Court Opinion

ID: 6945418
Source: CourtListenerOpinion
Date Created: 2022-07-24 01:24:22.134829+00
Date Added: 2024-06-11T16:07:53.526301
License: Public Domain

BREWER, J.
Plaintiff appeals, assigning error to the entry of summary judgment against her in this action for personal injuries arising from an automobile accident. The trial court concluded that plaintiffs claim against defendant Melanie McGrath1 was barred by the statute of limitations and that an advance payment made to plaintiff by McGrath’s insurer did not, under ORS 12.155, relieve plaintiff from that bar. We reverse and remand.
The material facts are undisputed. On December 10, 2000, plaintiff was injured in an automobile accident. On November 22,2002, plaintiff filed a negligence action against Ardis Beiswenger for personal injuries plaintiff suffered in the accident. In the complaint, plaintiff alleged that Beiswenger was the operator of the vehicle that struck her. On January 9, 2003, plaintiff had Beiswenger served with summons and the complaint. On January 29, 2003, plaintiff filed an amended complaint in the same action. The amended complaint dropped Beiswenger as a defendant and, instead, named McGrath as the sole defendant. In the amended complaint, plaintiff alleged that McGrath was the operator of the vehicle that struck her. Plaintiff also alleged that, on or about August 14, 2001, she received a payment from McGrath’s insurer and that neither McGrath nor her insurer thereafter provided plaintiff with written notice of the date of expiration of the statute of limitations. Otherwise, the material allegations of the complaint and the amended complaint were identical. The amended complaint was served on McGrath on January 31, 2003.
In a personal injury action, the statute of limitations expires two years after the injury. ORS 12.110(1). Plaintiff’s complaint was filed within two years of the injury, and Beiswenger was served within 60 days of the filing of the action. Because an action is deemed to have been commenced on the day of filing if the defendant is served within 60 days thereafter, ORS 12.020(2), the action was timely commenced *338against Beiswenger. However, McGrath was served with the amended complaint more than 60 days after the original complaint was filed. For that reason, McGrath moved for summary judgment on the ground that the action against her was time barred.
Plaintiff has not contended that the amended complaint related back to the date of the original complaint under ORCP 23 C.2 See Johnson v. MacGregor, 55 Or App 374, 376-77, 637 P2d 1362 (1981), rev den, 292 Or 589 (1982) (when the defendant is changed, relation back of amended complaint does not occur unless the requirements of ORCP 23 C are satisfied). Instead, plaintiff argued that the running of the limitation period had been suspended under ORS 12.155 because McGrath’s insurer made an advance payment on her behalf and thereafter failed to notify plaintiff of the expiration of the statute of limitations. In one of her summary judgment submissions, McGrath admitted that her “insurer made a payment on behalf of [McGrath] and did not give written notice of the time in which to commence an action.”3 However, McGrath asserted that ORS 12.155 was inapplicable and that the action against her was not timely commenced. The trial court agreed with McGrath and granted her motion for summary judgment.

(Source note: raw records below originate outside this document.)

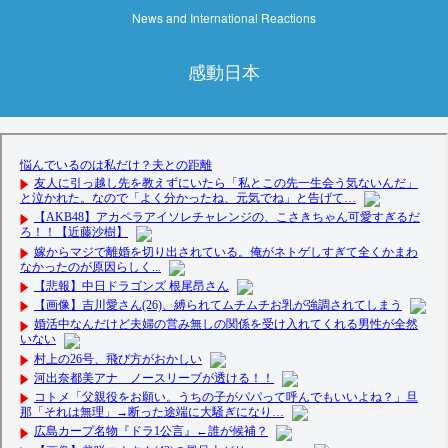
News and International Reactions
感動日本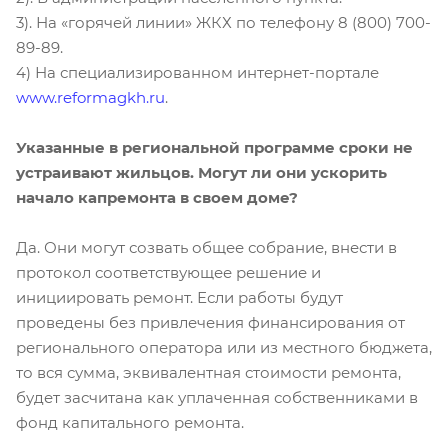
3). На «горячей линии» ЖКХ по телефону 8 (800) 700-
89-89.
4) На специализированном интернет-портале
www.reformagkh.ru
.
Указанные в региональной программе сроки не
устраивают жильцов. Могут ли они ускорить
начало капремонта в своем доме?
Да. Они могут созвать общее собрание, внести в
протокол соответствующее решение и
инициировать ремонт. Если работы будут
проведены без привлечения финансирования от
регионального оператора или из местного бюджета,
то вся сумма, эквивалентная стоимости ремонта,
будет засчитана как уплаченная собственниками в
фонд капитального ремонта.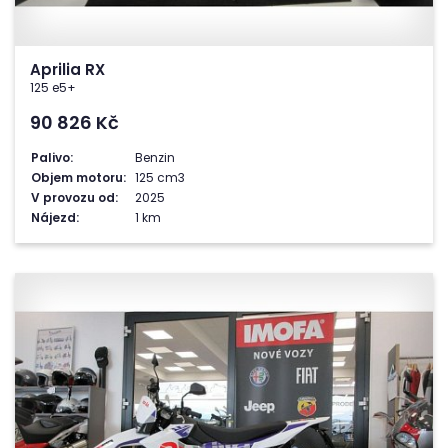
Aprilia RX
125 e5+
90 826
Kč
Palivo:
Benzin
Objem motoru:
125 cm3
V provozu od:
2025
Nájezd:
1 km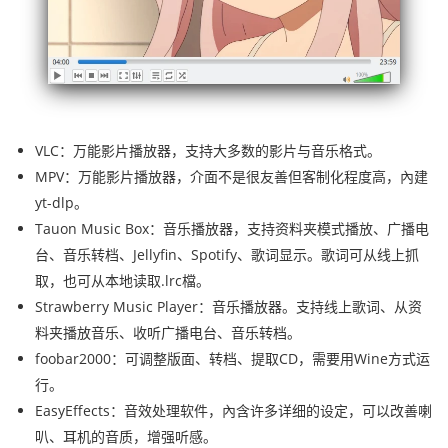
VLC：万能影片播放器，支持大多数的影片与音乐格式。
MPV：万能影片播放器，介面不是很友善但客制化程度高，內建
yt-dlp。
Tauon Music Box：音乐播放器，支持资料夹模式播放、广播电
台、音乐转档、Jellyfin、Spotify、歌词显示。歌词可从线上抓
取，也可从本地读取.lrc檔。
Strawberry Music Player：音乐播放器。支持线上歌词、从资
料夹播放音乐、收听广播电台、音乐转档。
foobar2000：可调整版面、转档、
提取
CD，需要用Wine方式运
行。
EasyEffects：音效处理软件，內含许多详细的设定，可以改善喇
叭、耳机的音质，增强听感。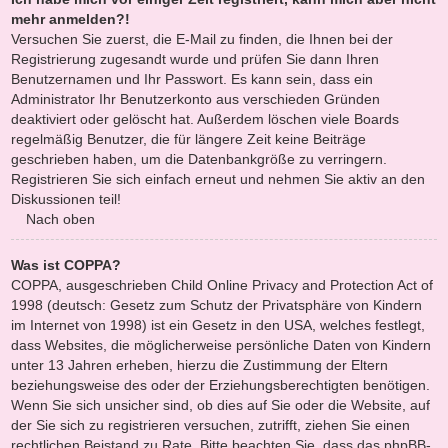
mehr anmelden?!
Versuchen Sie zuerst, die E-Mail zu finden, die Ihnen bei der
Registrierung zugesandt wurde und prüfen Sie dann Ihren
Benutzernamen und Ihr Passwort. Es kann sein, dass ein
Administrator Ihr Benutzerkonto aus verschieden Gründen
deaktiviert oder gelöscht hat. Außerdem löschen viele Boards
regelmäßig Benutzer, die für längere Zeit keine Beiträge
geschrieben haben, um die Datenbankgröße zu verringern.
Registrieren Sie sich einfach erneut und nehmen Sie aktiv an den
Diskussionen teil!
Nach oben
Was ist COPPA?
COPPA, ausgeschrieben Child Online Privacy and Protection Act of
1998 (deutsch: Gesetz zum Schutz der Privatsphäre von Kindern
im Internet von 1998) ist ein Gesetz in den USA, welches festlegt,
dass Websites, die möglicherweise persönliche Daten von Kindern
unter 13 Jahren erheben, hierzu die Zustimmung der Eltern
beziehungsweise des oder der Erziehungsberechtigten benötigen.
Wenn Sie sich unsicher sind, ob dies auf Sie oder die Website, auf
der Sie sich zu registrieren versuchen, zutrifft, ziehen Sie einen
rechtlichen Beistand zu Rate. Bitte beachten Sie, dass das phpBB-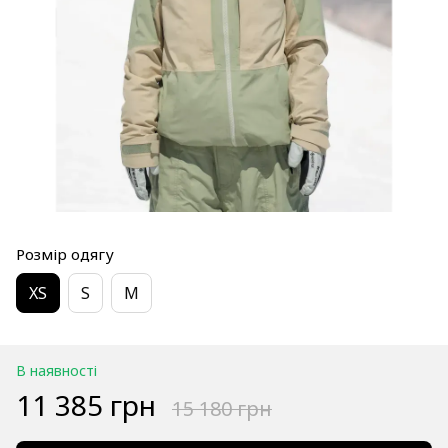
Розмір одягу
XS
S
M
В наявності
11 385 грн
15 180 грн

The issue on appeal involves the meaning and application of ORS 12.155, which provides:
“(1) If the person who makes an advance payment referred to in ORS 31.560 or 31.565 gives to each person *339entitled to recover damages for the death, injury or destruction, not later than 30 days after the date the first of such advance payments was made, written notice of the date of expiration of the period of limitation for the commencement of an action for damages set by the applicable statute of limitations, then the making of any such advance payment does not suspend the running of such period of limitation. The notice required by this subsection shall be in such form as the Director of the Department of Consumer and Business Services prescribes.
“(2) If the notice required by subsection (1) of this section is not given, the time between the date the first advance payment was made and the date a notice is actually given of the date of expiration of the period of limitation for the commencement of an action for damages set by the applicable statute of limitations is not part of the period limited for commencement of the action by the statute of limitations.”
Plaintiff contends that ORS 12.155 is “defendant-specific,” that is, it suspends the running of the period of limitations against a person who made an advance payment and failed to give the required notice, even if the injured plaintiff previously had timely commenced an action for damages against another person for the same injury. Defendant responds that, if an injured plaintiff timely commenced an action for damages against any person, ORS 12.155 does not suspend the running of the limitations period on a claim against another person who made an advance payment for the same injury.
 We interpret ORS 12.155 in accordance with the methodology prescribed by PGE v. Bureau of Labor and Industries, 317 Or 606, 610-12, 859 P2d 1143 (1993). We examine the text of the statute in context, giving words of common usage their ordinary meanings. Id. When examining statutory context, “relevant are any prior judicial decisions construing the statutory language at issue.” Cooksey v. Portland Public School Dist. No. 1, 143 Or App 527, 531, 923 P2d 1328, rev den, 324 Or 394 (1996) (citing State v. Sullens, 314 Or 436, 443, 839 P2d 708 (1992)).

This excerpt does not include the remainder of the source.